--- What you should do ---
What are the lines, word for word, from the line with "Izaquiel da Silva Brito" up to and including the line with "Schreib mir eine E-Mail" in the records below? Omit the pictures.

[Material for this exercise — start]

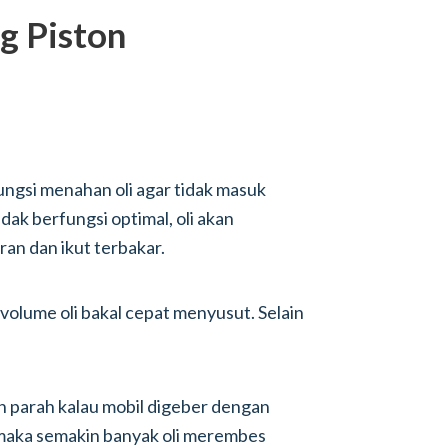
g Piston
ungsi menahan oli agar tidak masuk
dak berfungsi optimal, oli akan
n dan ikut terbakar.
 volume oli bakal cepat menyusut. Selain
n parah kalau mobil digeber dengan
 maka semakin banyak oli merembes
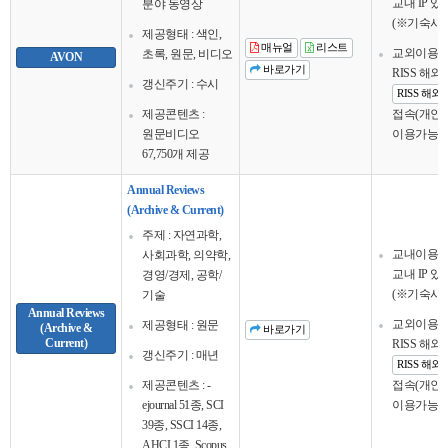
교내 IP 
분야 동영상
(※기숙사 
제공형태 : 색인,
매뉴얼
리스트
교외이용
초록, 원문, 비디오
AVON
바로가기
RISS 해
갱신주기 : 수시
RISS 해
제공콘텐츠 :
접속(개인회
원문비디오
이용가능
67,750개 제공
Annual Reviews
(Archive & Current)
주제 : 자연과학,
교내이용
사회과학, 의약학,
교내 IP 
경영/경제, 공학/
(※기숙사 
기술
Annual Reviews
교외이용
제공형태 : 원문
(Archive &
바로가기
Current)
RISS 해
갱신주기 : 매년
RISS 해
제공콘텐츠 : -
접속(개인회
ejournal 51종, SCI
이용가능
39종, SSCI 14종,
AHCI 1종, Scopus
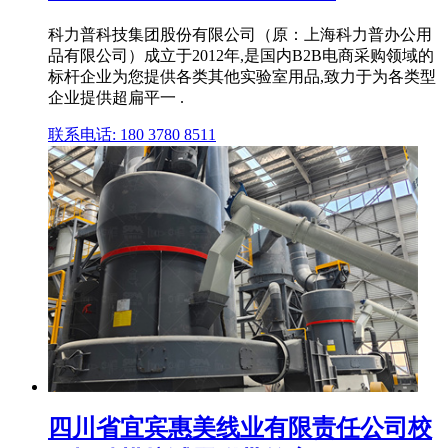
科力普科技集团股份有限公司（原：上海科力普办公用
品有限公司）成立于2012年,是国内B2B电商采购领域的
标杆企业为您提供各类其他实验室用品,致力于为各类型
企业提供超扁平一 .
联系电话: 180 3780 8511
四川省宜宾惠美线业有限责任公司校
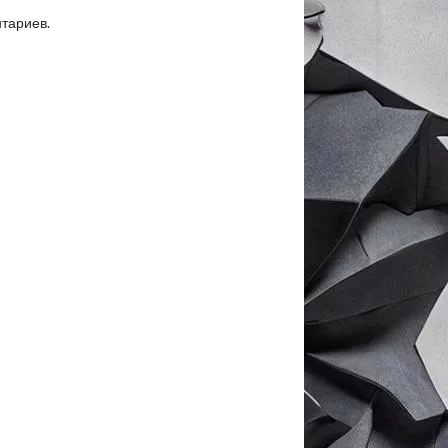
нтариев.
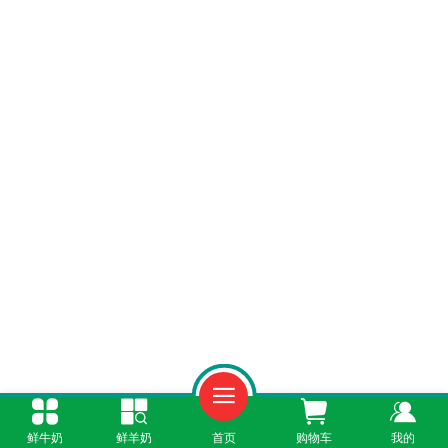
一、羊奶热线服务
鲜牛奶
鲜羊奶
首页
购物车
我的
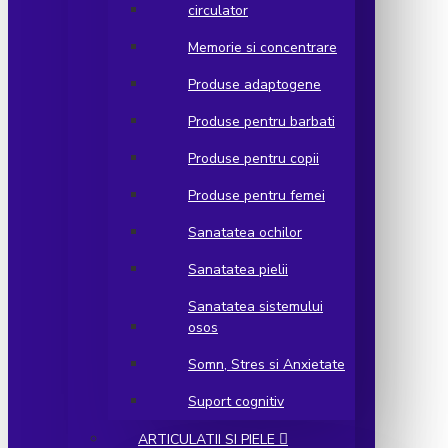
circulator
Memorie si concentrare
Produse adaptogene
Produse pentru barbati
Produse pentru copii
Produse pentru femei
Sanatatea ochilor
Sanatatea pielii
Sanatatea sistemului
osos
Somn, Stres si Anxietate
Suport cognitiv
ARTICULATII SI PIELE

[Material for this exercise — finish]
[Material for this exercise — start]

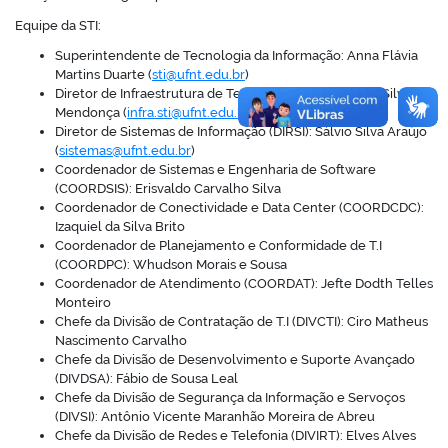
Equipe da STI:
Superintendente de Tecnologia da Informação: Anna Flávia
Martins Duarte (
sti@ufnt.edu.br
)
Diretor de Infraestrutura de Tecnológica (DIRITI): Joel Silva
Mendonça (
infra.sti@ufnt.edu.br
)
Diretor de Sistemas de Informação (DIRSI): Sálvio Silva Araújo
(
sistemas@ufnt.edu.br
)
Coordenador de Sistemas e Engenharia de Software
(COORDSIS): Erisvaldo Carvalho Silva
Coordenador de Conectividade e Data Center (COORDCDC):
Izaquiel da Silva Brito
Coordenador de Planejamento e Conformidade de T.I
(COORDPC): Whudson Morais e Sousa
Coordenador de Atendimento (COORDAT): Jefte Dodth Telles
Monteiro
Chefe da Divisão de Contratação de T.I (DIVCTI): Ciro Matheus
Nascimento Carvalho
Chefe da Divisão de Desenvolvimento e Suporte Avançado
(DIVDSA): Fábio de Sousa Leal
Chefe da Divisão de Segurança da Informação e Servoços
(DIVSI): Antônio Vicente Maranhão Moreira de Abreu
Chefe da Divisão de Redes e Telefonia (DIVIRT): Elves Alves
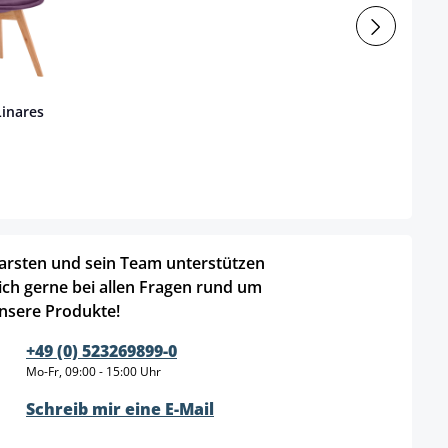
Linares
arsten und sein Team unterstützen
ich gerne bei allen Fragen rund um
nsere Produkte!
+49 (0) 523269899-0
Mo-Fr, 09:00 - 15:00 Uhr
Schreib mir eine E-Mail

[Material for this exercise — finish]

--- Answer to the exercise ---
Izaquiel da Silva Brito
Coordenador de Planejamento e Conformidade de T.I
(COORDPC): Whudson Morais e Sousa
Coordenador de Atendimento (COORDAT): Jefte Dodth Telles
Monteiro
Chefe da Divisão de Contratação de T.I (DIVCTI): Ciro Matheus
Nascimento Carvalho
Chefe da Divisão de Desenvolvimento e Suporte Avançado
(DIVDSA): Fábio de Sousa Leal
Chefe da Divisão de Segurança da Informação e Servoços
(DIVSI): Antônio Vicente Maranhão Moreira de Abreu
Chefe da Divisão de Redes e Telefonia (DIVIRT): Elves Alves
Linares
arsten und sein Team unterstützen
ich gerne bei allen Fragen rund um
nsere Produkte!
+49 (0) 523269899-0
Mo-Fr, 09:00 - 15:00 Uhr
Schreib mir eine E-Mail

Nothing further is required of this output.